Xbox Live Indie Games
Xbox Live Indie Games (abbreviated as XBLIG, and previously called Xbox Live Community Games abbreviated as XBLCG) are video games created by individual developers or small teams of developers released on Microsoft's Xbox Live Marketplace for the Xbox 360. The games are developed using Microsoft XNA, and developed by one or more independent developers that are registered with App Hub. Unlike Xbox Live Arcade titles, these are generally only tested within the local creator community, have much lower costs of production, and generally are less expensive to purchase. The service was released to widespread use alongside the New Xbox Experience, and as of November 2014[update], over 3,300 games have been released on the service, many receiving media attention. All Indie Games currently require the user to be logged into their Xbox Live account to initiate the start-up of each game. Indie Games are not available in Australia, due to the requirement for all games to be rated by the Australian Classification Board, and the prohibitive expenses involved.

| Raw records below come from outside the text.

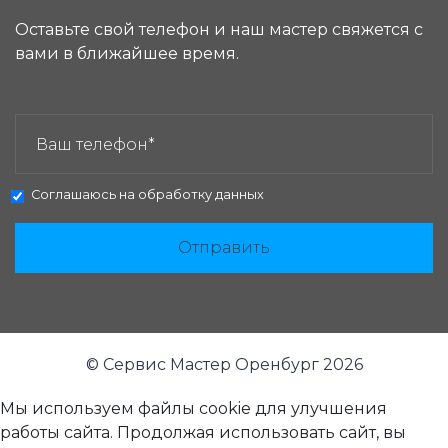
Оставьте свой телефон и наш мастер свяжется с
вами в ближайшее время.
ЗАКАЗАТЬ ЗВОНОК:
Соглашаюсь на
обработку данных
Отправить
© Сервис Мастер Оренбург 2026
Мы используем файлы cookie для улучшения
работы сайта. Продолжая использовать сайт, вы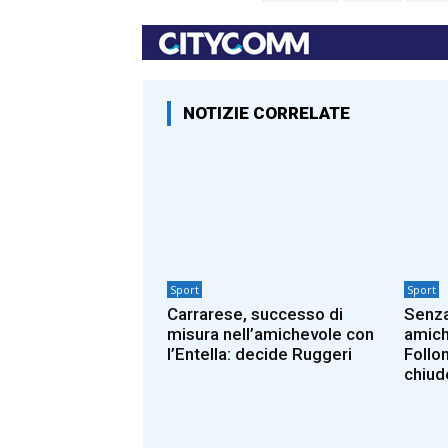
NOTIZIE CORRELATE
Sport
Sport
Carrarese, successo di
Senza 
misura nell’amichevole con
amich
l’Entella: decide Ruggeri
Follo
chiud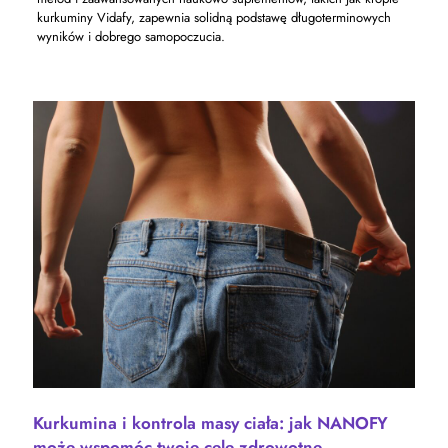
kurkuminy Vidafy, zapewnia solidną podstawę długoterminowych
wyników i dobrego samopoczucia.
Kurkumina i kontrola masy ciała: jak NANOFY
może wspomóc twoje cele zdrowotne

The program did not continue with the release of the Xbox One; the XNA software was discontinued in 2013, and in September 2015, Microsoft emailed developers outlining the end-of-life of the Xbox Live Indie Games program, expected to be complete by the end of 2017.
Initial tools for the development of games on the Xbox 360 platform were bundled in the XNA Game Studio Express 1.0, released in December 2006, as a means of introducing newer programmers to the steps in game programming. Additional releases of the XNA Game Studio added further features with the core software libraries, but the created games were limited to the developer's own console unit and could not be shared with others. During the Game Developers Conference in February 2008, Microsoft announced that it would be bringing the Xbox Live Community Games service to Marketplace, allowing these games to be shared with others. According to Microsoft's David Edery, portfolio planner for Xbox Live Arcade's, the company envisioned the Community Games as a way for programmers to bring niche experimental games to wider attention without justifying the cost of a full Arcade title with only a limited audience, while still potentially earning some money for the effort. Edery also cited the Community Games as a potential differentiator from either of the PlayStation Store and WiiWare services.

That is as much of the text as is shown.